Poor investment in the development and maintenance of infrastructure, mismanagement at a local government level and the lack of a culture of water conservation and responsible use of water by South Africans “will exacerbate how we respond to climate shocks”. 

‘Failing, corrupt’ government

A key factor that has led to poor water quantity and quality is failing and corrupt government, especially at a local level, the report said. 

In April, the Blue Drop (quality of drinking water) and Green Drop (quality of wastewater treatment) reports were released for the first time in nine years. “Both are red flags for the dire state of our drinking water and wastewater treatment.”

The Blue Drop assessment shows that 52% of water supply systems range from medium to critical risk. In addition, 60% of supply systems do not comply with microbiological standards and 77% of supply systems do not comply with chemical standards, as outlined in SANS. 

The Green Drop report highlights that only 23 wastewater systems qualified for Green Drop Certification and 334 (39%) of municipal wastewater systems were identified to be in a critical state. 

“The reports prove the significant sewage pollution by municipalities as well as the poor state of sewage infrastructure, management and accountability. The deteriorating quantity and quality of water in South Africa has a direct impact on people having access to safe, clean and sustainable drinking water.  

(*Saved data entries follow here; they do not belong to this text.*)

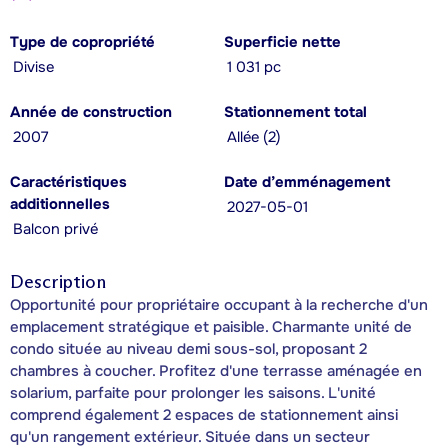
Type de copropriété
Superficie nette
Divise
1 031 pc
Année de construction
Stationnement total
2007
Allée (2)
Caractéristiques
Date d’emménagement
additionnelles
2027-05-01
Balcon privé
Description
Opportunité pour propriétaire occupant à la recherche d'un
emplacement stratégique et paisible. Charmante unité de
condo située au niveau demi sous-sol, proposant 2
chambres à coucher. Profitez d'une terrasse aménagée en
solarium, parfaite pour prolonger les saisons. L'unité
comprend également 2 espaces de stationnement ainsi
qu'un rangement extérieur. Située dans un secteur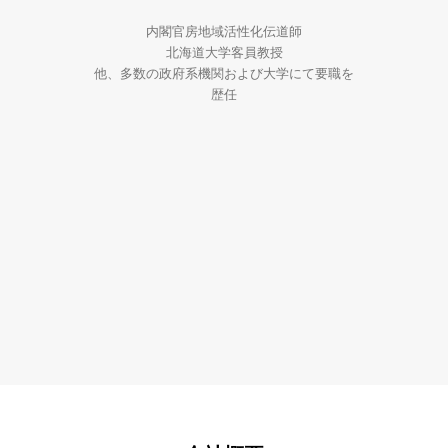
内閣官房地域活性化伝道師
北海道大学客員教授
他、多数の政府系機関および大学にて要職を
歴任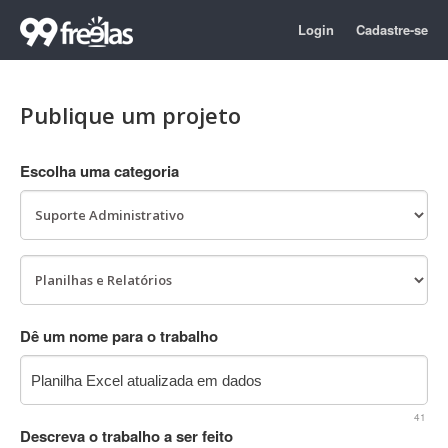
Login
Cadastre-se
Publique um projeto
Escolha uma categoria
Dê um nome para o trabalho
41
Descreva o trabalho a ser feito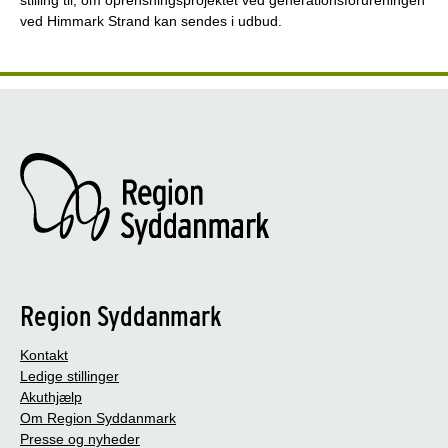
ved Himmark Strand kan sendes i udbud.
Region Syddanmark
Kontakt
Ledige stillinger
Akuthjælp
Om Region Syddanmark
Presse og nyheder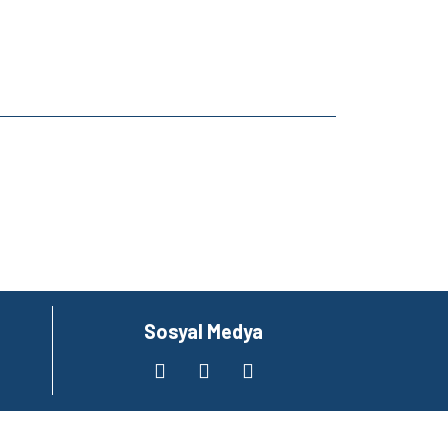
za iletebilirsiniz.
Sosyal Medya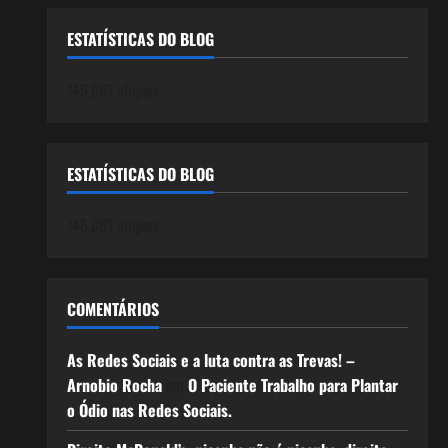
ESTATÍSTICAS DO BLOG
745.061 cliques
ESTATÍSTICAS DO BLOG
745.061 cliques
COMENTÁRIOS
As Redes Sociais e a luta contra as Trevas! –
Arnobio Rocha
em
O Paciente Trabalho para Plantar
o Ódio nas Redes Sociais.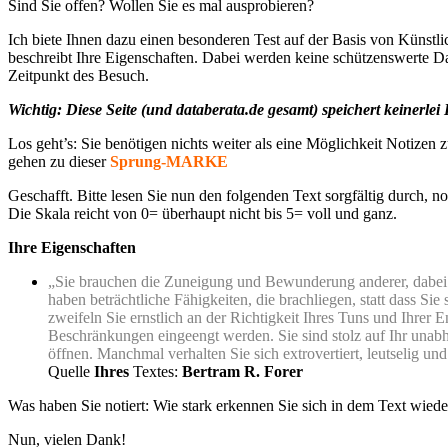
Sind Sie offen? Wollen Sie es mal ausprobieren?
Ich biete Ihnen dazu einen besonderen Test auf der Basis von Künstlic
beschreibt Ihre Eigenschaften. Dabei werden keine schützenswerte Da
Zeitpunkt des Besuch.
Wichtig: Diese Seite (und databerata.de gesamt) speichert keinerle
Los geht’s: Sie benötigen nichts weiter als eine Möglichkeit Notizen
gehen zu dieser
Sprung-MARKE
Geschafft. Bitte lesen Sie nun den folgenden Text sorgfältig durch, no
Die Skala reicht von 0= überhaupt nicht bis 5= voll und ganz.
Ihre Eigenschaften
„Sie brauchen die Zuneigung und Bewunderung anderer, dabei ne
haben beträchtliche Fähigkeiten, die brachliegen, statt dass Sie
zweifeln Sie ernstlich an der Richtigkeit Ihres Tuns und Ihr
Beschränkungen eingeengt werden. Sie sind stolz auf Ihr unab
öffnen. Manchmal verhalten Sie sich extrovertiert, leutselig un
Quelle
Ihres
Textes:
Bertram R. Forer
Was haben Sie notiert: Wie stark erkennen Sie sich in dem Text wiede
Nun, vielen Dank!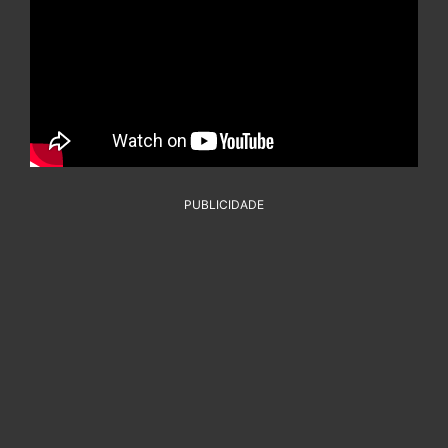
PUBLICIDADE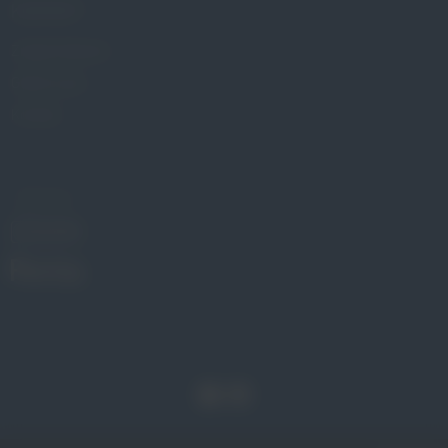
KONTAKT
Znajdź Gabinet
Gdzie kupić
Kontakt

“Unsafe potable water poses a significant risk to human health and comes in the form of infectious diseases, reproductive problems and neurological disorders.”

‘Class action lawsuits’

The department of water and sanitation needs to hold municipal managers accountable for polluting raw water sources, and not the municipality, “as these fines are just passed on to the very ratepayer who has paid for the sewage to be cleaned in the first place”, according to the report.

WaterCAN wants to expand its project “so that we have thousands of people regularly testing our water. And where there are concerns, we need to act fast and use our activism to hold those responsible accountable. It is time for people to better monitor our water, as the government is failing to do so. 

“As a network, we need to continue demanding that our water is tested, results made public and, where this is not happening, activist citizen scientists, organisations and residents must think of class action cases to hold municipal managers personally criminally responsible for the failing water system.”